Only lines that contain the word "infection" belong in the answer; copy them from the records below.

PROVIDED RECORDS:
━━━━━━━━━━━━━━━━━━━━

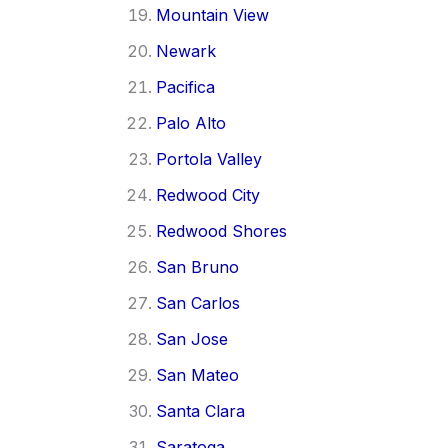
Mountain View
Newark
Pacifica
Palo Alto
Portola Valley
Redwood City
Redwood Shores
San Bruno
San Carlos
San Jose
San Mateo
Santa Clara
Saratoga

━━━━━━━━━━━━━━━━━━━━

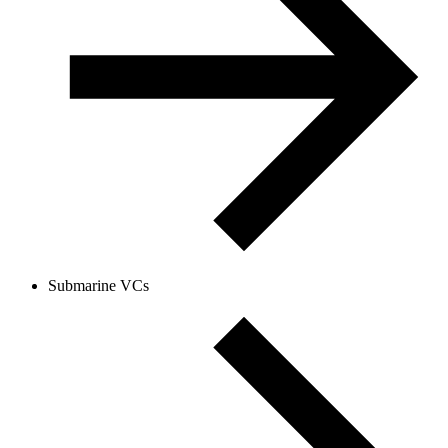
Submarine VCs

━━━━━━━━━━━━━━━━━━━━

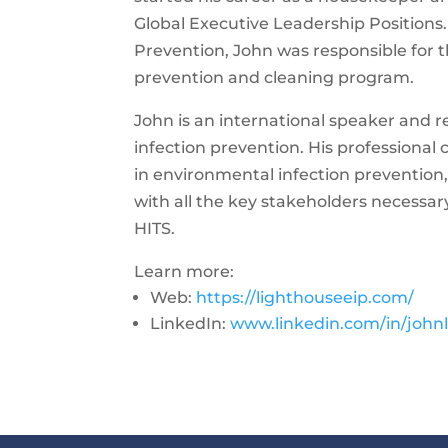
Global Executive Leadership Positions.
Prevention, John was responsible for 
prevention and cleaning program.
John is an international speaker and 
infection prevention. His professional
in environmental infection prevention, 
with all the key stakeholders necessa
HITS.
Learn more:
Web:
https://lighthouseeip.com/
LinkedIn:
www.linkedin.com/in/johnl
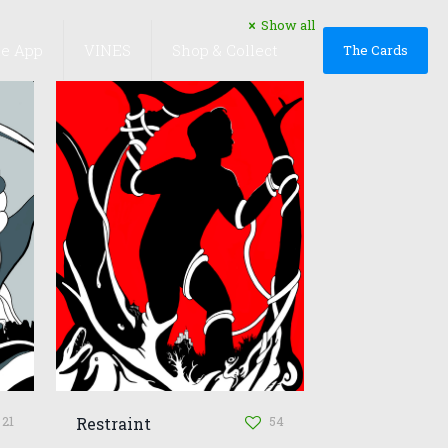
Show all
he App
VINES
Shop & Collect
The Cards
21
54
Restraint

━━━━━━━━━━━━━━━━━━━━

FINAL ANSWER:
infection prevention. His professional
in environmental infection prevention, 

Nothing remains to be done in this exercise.